The Bureau of Customs (BOC)has issued interim operational guidelines for the Laguna Gateway Inland Container Terminal (LGICT), the dry port of International Container Terminal Services, Inc. (ICTSI).
Christian R. Gonzalez, ICTSI senior vice president and head of the Asia Pacific region and the Manila International Container Terminal (MICT), said the operation of LGICT is part of its preparation for brisker business in the country.
“LGICT is an innovation we launched to improve the flow of trade in southern Luzon. As an extension of the seaport, specifically ICTSI’s flagship Manila International Container Terminal (MICT), the Laguna dry port is at the heart of manufacturing activities. We are bringing the trading gateway at the doorstep of the economic zones,” said Gonzalez.

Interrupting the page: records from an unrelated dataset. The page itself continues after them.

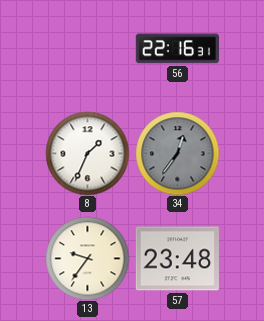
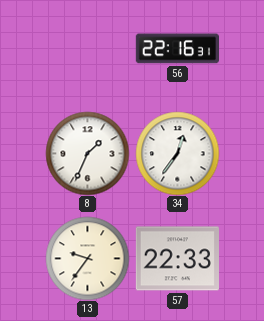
34 dial: grey -> white
57: 23:48 -> 22:33
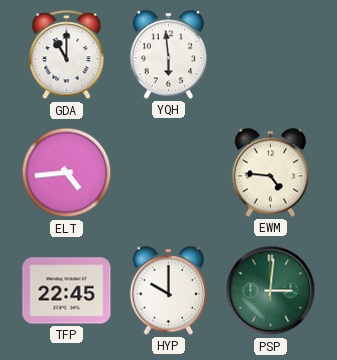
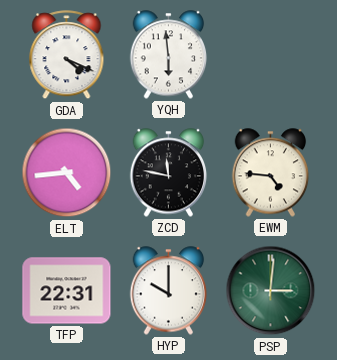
GDA: 11:00 -> 4:19
ZCD: none -> 11:47
TFP: 22:45 -> 22:31
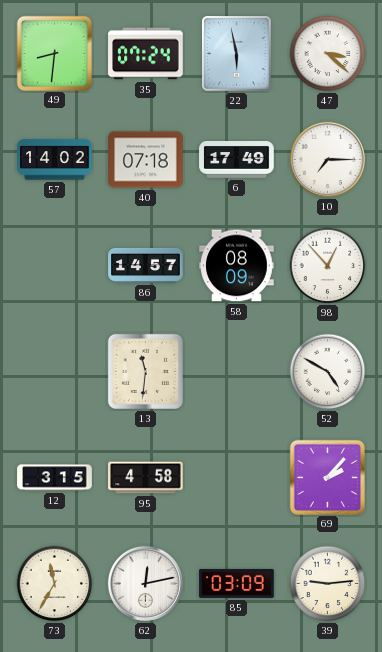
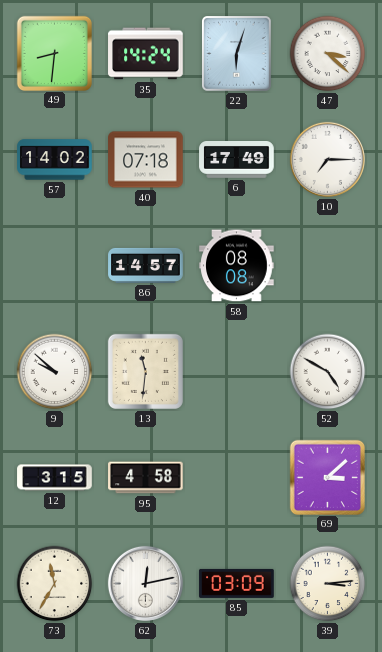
35: 07:24 -> 14:24
22: 5:58 -> 6:03
58: 08:09 -> 08:08
98: 12:53 -> none
9: none -> 9:52
69: 2:07 -> 3:08
39: 9:14 -> 3:14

Commissioner Nicanor Faeldon issued Customs Memorandum Order No. 12-2017 on June 17, 2017, providing guidelines on clearance procedures for import and export containers at the LGICT. The memorandum was issued pending the approval of a customs administrative order on accredited customs facilities and warehouses.

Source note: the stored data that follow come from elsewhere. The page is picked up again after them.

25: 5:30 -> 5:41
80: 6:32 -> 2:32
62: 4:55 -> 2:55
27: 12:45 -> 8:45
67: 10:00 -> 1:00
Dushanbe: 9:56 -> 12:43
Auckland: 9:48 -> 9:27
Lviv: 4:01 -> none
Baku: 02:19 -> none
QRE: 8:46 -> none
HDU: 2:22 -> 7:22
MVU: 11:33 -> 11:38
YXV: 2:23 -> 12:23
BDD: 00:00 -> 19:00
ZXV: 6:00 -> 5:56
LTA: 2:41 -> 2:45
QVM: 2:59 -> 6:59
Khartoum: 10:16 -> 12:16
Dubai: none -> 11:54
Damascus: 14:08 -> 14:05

“We thank Customs Commissioner Nicanor Faeldon for supporting us in LGICT. The interim operational guidelines will give us headway in priming the dry port for container volumes in the coming months. We are glad to be the pioneering facility of this kind in the country,” said Gonzalez.
The Laguna dry port is the first customs facility under the 2015 Customs Modernization and Tariff Act, and the first off dock container yard in southern Luzon.
In February, the BOC certified LGICT as an authorized off dock customs facility, enabling the BOC to extend its functions and activities at the dry port.
LGICT, which implemented electronic data transfer technology, is designed to accelerate trade facilitation in the region. It is the first customs facility in the country to use the electronic cargo tracking system for inbound and outbound cargo transfers. Currently, a fleet of reach stackers, empty handlers and prime movers are in operation at the terminal.
LGICT has allocated five hectares of yard space as customs area, which can accommodate 5,000 TEUs at any one time. Services offered include laden container storage, empty depot, reefer container plugs, dedicated loading and stripping area, and subleasing of select terminal areas.
Clients using the LGICT must declare goods and details of delivery in any shipping document such as master bill of lading, house bill of lading, or inward foreign manifest. Clients should also be registered at BOC’s Client Profile Registration System to ensure a business’ good track record, location in southern Luzon, and contribution to the national economy.
Only accredited and registered trucks are allowed to deliver containers to and from MICT and LGICT. For the security and safety of cargo, trucks must have a vehicle tracking system (VTS) linked to the onsite BOC system.
“We are about to complete the building of a one-stop-shop that will house BoC and Philippine Economic Zone Authority (PEZA) offices. In the near future, we will commission rubber tired gantries in the container yard, construct container freight stations and warehouses, and in the soonest time possible, revive freight rail services between Laguna and the Port of Manila,” said Gonzalez.
“All of these redound to the benefit of southern Luzon businessmen: improved economies of scale, efficient and seamless movement of goods, optimized costs, and over the long term, good business. LGICT enhances industrial productivity of the PEZA zones, especially customs bonded warehouses, and multinational companies using outside yard warehouse,” he added.